Arab World English Journal (AWEJ) Volume. 8 Number 4 December 2017                                         Pp 101-120

Abstract PDF

 Full Paper PDF

Morphological Analysis of the Glorious Qur’an: A Comparative Survey of Three Corpora

Yasser Muhammad Naguib Sabtan
Department of Languages and Translation
Dhofar University, Oman
Faculty of Languages and Translation
Al-Azhar University, Egypt



Some attempts have been made in the academic community to carry out an automatic morphological analysis of the Qur’anic text.

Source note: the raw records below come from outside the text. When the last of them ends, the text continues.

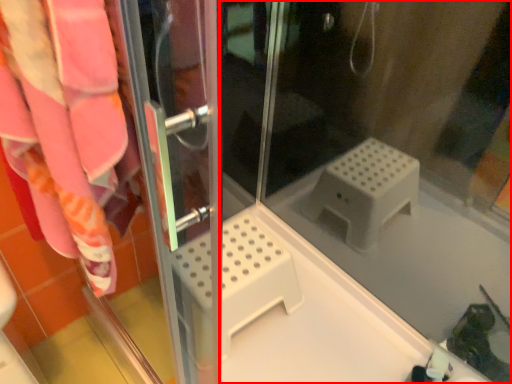 Question: Where is glass door (annotated by the red box) located in relation to screen door in the image?

Choices:
 (A) left
 (B) right

Answer: (B) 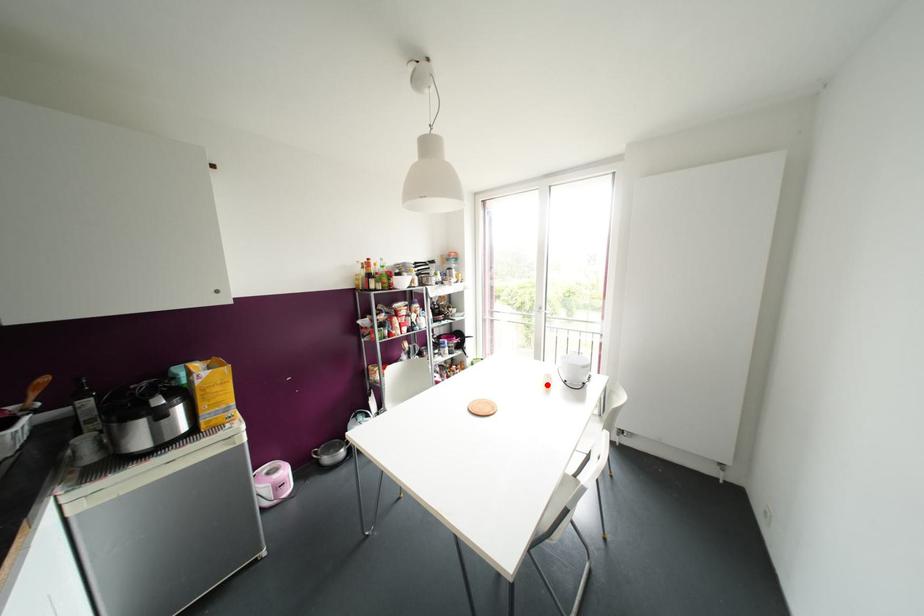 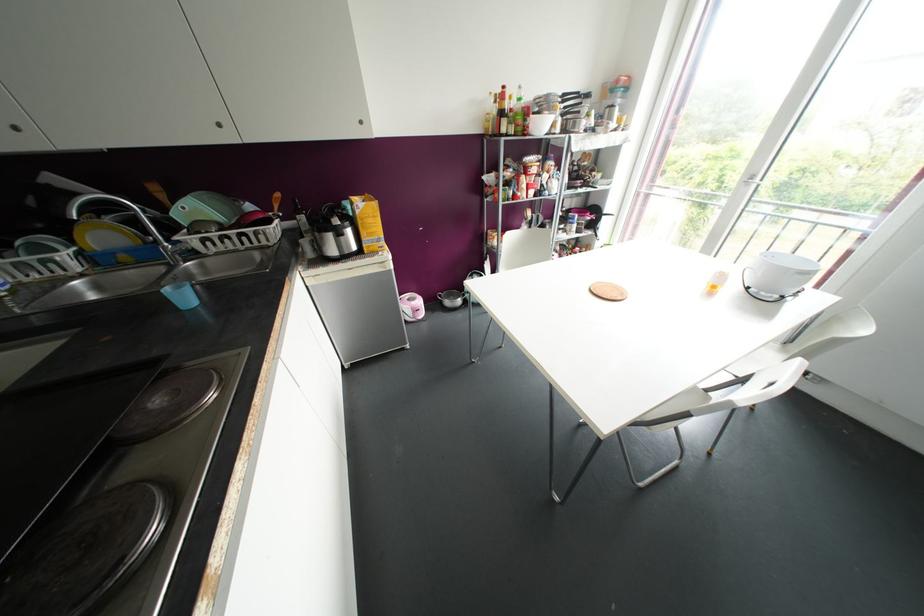 In the second image, find the point that corresponds to the highlighted location in the first image.

(713, 286) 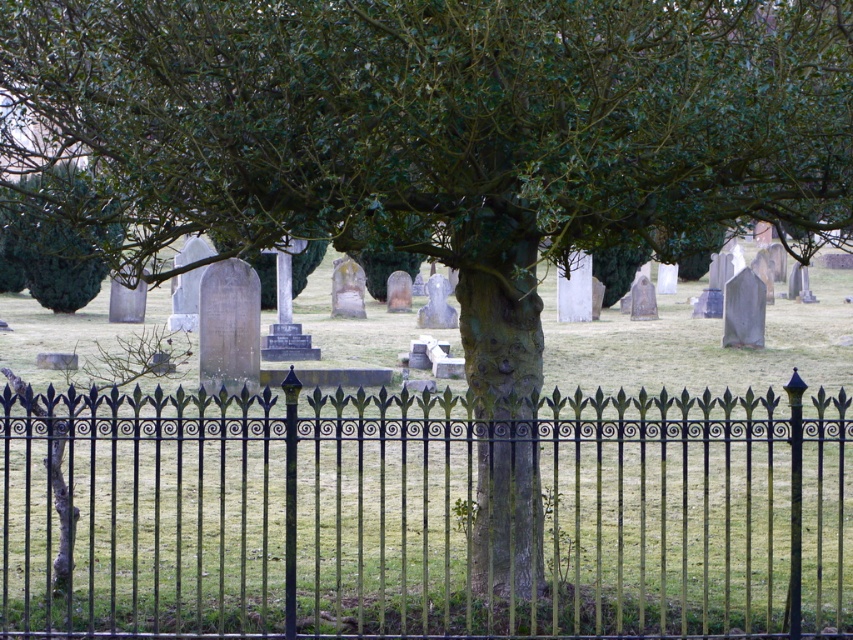 Question: Is black wrought iron fence at center positioned before green leafy tree at upper left?

Choices:
 (A) no
 (B) yes

Answer: (B)

Question: Among these points, which one is nearest to the camera?

Choices:
 (A) (456, 500)
 (B) (9, 236)

Answer: (A)

Question: Does black wrought iron fence at center come behind green leafy tree at upper left?

Choices:
 (A) no
 (B) yes

Answer: (A)

Question: Among these points, which one is farthest from the camera?

Choices:
 (A) (78, 285)
 (B) (263, 627)

Answer: (A)

Question: Which point appears farthest from the camera in this image?

Choices:
 (A) (28, 269)
 (B) (833, 502)

Answer: (A)

Question: Can you confirm if black wrought iron fence at center is thinner than green leafy tree at upper left?

Choices:
 (A) no
 (B) yes

Answer: (A) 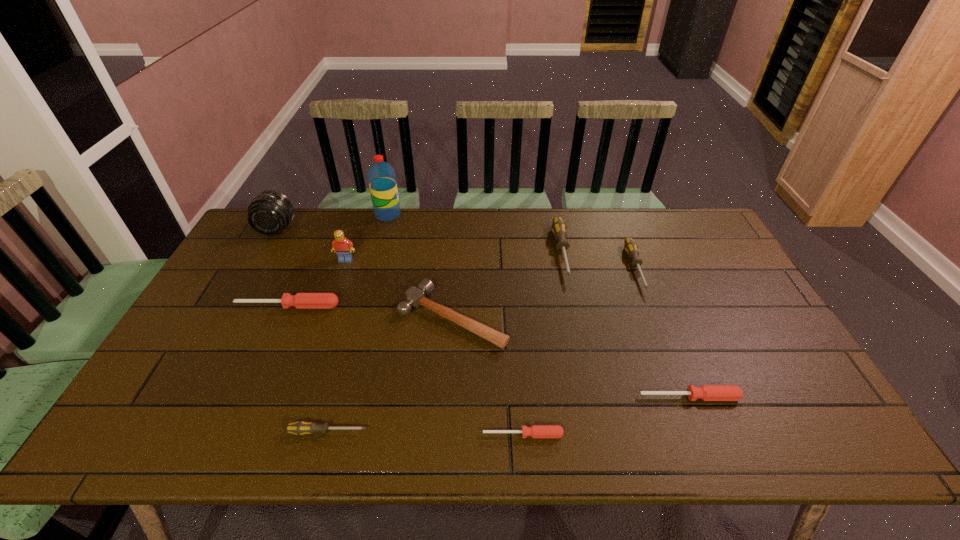 At what (x,y) coordinates should I click in order to perform the action: click on the third nearest screwdriver. Please return your answer as a coordinate pair (x, y). Image resolution: width=960 pixels, height=540 pixels. Looking at the image, I should click on (706, 392).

Among the well-known endeavors in this regard is the morphological annotation of the Quranic Arabic Corpus (QAC) which was carried out in Leeds University, UK. In addition, researchers in the University of Haifa had previously implemented a computational system for the morphological analysis of the Qur’an. More recently, a new Quranic corpus has been built in Mohammed I University in Morocco. To the best of our knowledge, these are the only three studies to produce a morphologically analyzed part-of-speech tagged Qur’an encoded as a structured linguistic database. This paper surveys the morphological analysis in the above-mentioned annotation projects and compares between them to test the quality of their analysis using five criteria related to display of the text in the corpus, word segmentation, morphological disambiguation, part of speech (POS) tag set and manual verification. The paper concludes that the QAC of Leeds and the Quranic corpus of Morocco surpass the Quranic corpus of Haifa with regard to most of these criteria. Furthermore, some additional POS tags for derivative nouns are suggested in a step to reach a more fine-grained tag set that could be proposed for POS tagging of Qur’anic Arabic.
Keywords: Arabic morphological analysis, Arabic POS tagging, corpus annotation, corpus linguistics, the Glorious Qur’an

Cite as:  Sabtan, Y. M. N. (2017). Morphological Analysis of the Glorious Qur’an: A Comparative Survey of Three Corpora. Arab World English Journal, 8 (4).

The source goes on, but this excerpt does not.